Of course, the “best practices” of a DevOps culture also apply here, right up to Release on Demand, so that the individual ARTs and teams can also use the implemented functionalities in their independently defined release cycles.
Approch No 3: Microservice Architecture
This approach was discarded very quickly. Not because it wasn’t good or useful, but it was practically impossible to do in this setup. Nevertheless, I would like to briefly mention this approach as a viable alternative, even though we unfortunately could not gain any practical experience with it.

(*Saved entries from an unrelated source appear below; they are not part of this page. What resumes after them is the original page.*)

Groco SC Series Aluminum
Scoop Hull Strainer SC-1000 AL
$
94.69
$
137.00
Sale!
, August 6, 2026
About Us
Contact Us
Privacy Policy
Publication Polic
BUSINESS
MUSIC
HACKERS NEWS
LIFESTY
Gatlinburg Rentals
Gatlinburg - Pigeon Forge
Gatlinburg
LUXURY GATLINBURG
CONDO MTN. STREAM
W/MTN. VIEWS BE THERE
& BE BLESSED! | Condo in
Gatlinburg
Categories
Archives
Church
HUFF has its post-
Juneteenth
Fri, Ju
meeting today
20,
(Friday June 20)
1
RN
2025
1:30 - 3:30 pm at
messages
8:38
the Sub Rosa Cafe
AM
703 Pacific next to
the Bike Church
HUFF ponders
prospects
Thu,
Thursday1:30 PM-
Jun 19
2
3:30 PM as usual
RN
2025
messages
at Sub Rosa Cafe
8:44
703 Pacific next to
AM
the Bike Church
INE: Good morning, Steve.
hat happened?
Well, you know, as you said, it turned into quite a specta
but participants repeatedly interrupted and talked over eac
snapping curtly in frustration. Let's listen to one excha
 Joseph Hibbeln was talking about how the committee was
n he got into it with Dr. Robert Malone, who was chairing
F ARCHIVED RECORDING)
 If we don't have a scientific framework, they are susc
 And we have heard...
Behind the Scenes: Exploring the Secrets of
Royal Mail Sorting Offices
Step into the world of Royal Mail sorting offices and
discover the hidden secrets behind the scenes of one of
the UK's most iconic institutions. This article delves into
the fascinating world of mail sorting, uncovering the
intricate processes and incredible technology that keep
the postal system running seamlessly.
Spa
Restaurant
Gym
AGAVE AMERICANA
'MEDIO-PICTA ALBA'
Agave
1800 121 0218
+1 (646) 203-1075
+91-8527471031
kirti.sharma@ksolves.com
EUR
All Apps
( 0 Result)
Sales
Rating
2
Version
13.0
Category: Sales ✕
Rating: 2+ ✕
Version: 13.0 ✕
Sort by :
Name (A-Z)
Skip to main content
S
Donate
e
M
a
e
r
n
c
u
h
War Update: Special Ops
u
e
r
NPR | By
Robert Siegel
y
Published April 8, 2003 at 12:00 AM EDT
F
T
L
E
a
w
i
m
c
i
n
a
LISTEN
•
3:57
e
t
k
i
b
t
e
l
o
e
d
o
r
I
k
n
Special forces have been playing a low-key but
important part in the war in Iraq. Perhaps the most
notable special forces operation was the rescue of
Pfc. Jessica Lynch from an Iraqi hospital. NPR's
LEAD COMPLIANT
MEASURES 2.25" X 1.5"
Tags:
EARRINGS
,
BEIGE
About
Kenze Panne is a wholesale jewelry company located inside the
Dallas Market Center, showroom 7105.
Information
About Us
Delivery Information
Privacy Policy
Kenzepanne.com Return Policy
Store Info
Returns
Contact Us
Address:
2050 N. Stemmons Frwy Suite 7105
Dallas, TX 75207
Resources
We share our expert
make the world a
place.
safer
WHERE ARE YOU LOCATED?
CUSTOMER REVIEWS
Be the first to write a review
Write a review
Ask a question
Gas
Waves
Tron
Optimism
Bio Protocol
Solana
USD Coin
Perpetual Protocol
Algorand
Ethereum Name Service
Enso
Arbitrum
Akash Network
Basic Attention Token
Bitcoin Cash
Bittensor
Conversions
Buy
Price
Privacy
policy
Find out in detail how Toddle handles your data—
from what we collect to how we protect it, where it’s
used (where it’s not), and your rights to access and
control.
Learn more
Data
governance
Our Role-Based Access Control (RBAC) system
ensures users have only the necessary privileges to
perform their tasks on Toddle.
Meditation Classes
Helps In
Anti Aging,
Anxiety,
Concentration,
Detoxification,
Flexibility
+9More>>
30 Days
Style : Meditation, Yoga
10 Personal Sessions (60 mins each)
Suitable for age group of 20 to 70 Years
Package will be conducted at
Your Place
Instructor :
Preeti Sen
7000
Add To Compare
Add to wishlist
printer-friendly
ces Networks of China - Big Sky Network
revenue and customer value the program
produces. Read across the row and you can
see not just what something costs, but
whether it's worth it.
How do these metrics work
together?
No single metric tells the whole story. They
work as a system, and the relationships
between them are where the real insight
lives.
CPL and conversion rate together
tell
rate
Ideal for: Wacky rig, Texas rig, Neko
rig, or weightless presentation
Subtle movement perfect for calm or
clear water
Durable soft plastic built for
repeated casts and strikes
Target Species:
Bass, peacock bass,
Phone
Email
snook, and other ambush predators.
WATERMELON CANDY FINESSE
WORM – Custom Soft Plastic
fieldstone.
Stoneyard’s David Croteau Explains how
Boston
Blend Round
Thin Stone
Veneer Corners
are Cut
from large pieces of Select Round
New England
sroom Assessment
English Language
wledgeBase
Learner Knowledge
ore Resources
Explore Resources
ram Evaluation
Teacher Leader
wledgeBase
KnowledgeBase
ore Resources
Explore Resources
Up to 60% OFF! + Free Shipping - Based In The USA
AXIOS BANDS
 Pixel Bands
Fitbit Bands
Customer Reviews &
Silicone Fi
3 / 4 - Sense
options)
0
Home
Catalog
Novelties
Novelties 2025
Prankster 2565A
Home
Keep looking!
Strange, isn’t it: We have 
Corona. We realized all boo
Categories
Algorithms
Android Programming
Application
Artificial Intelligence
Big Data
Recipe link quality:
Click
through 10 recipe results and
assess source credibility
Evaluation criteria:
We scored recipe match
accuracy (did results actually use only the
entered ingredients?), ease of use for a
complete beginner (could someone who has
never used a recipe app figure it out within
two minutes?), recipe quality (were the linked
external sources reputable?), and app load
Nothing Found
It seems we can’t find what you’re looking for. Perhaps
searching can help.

According to this approach, there is no uniform API, but each ART develops its own interface into the core banking system.
It goes without saying that the same quality standards apply here as well, right up to developer licensing, an architecture sovereignty with respective reviews and tests (especially for write access). At the heart of this approach is the fact that there will be redundancies, because all functions will be set up individually for these ARTs. This also includes custom data storage, which is why this approach is also called the microservice architecture approach.
Regardless of whether the ART’s real microservices are created in the individual front-end or only an ART-specific API, the ART would be responsible. This would allow each ART to implement its own architecture, which would further enhance the self-organisation of the ART. The effort required is, however, considerable.
Conclusion
All three approaches have their place in organizations. It is not possible to say per se which approach should be used. We opted for the second approach at the bank and made great progress with it, particularly in terms of better scalability for the individual ART. I would have liked to try the third approach as well, because there is a lot to be said for it. You should definitely keep an eye on it and perhaps work it out in more detail than I can do here in this article.
However, the most important aspect was the realization that this question should by no means be answered only from a technical point of view. The answer should always be in the context of the goals of agile transformation.
One should really take the trouble to find an approach that does justice to all goals. At the very least, all perspectives should be examined equally.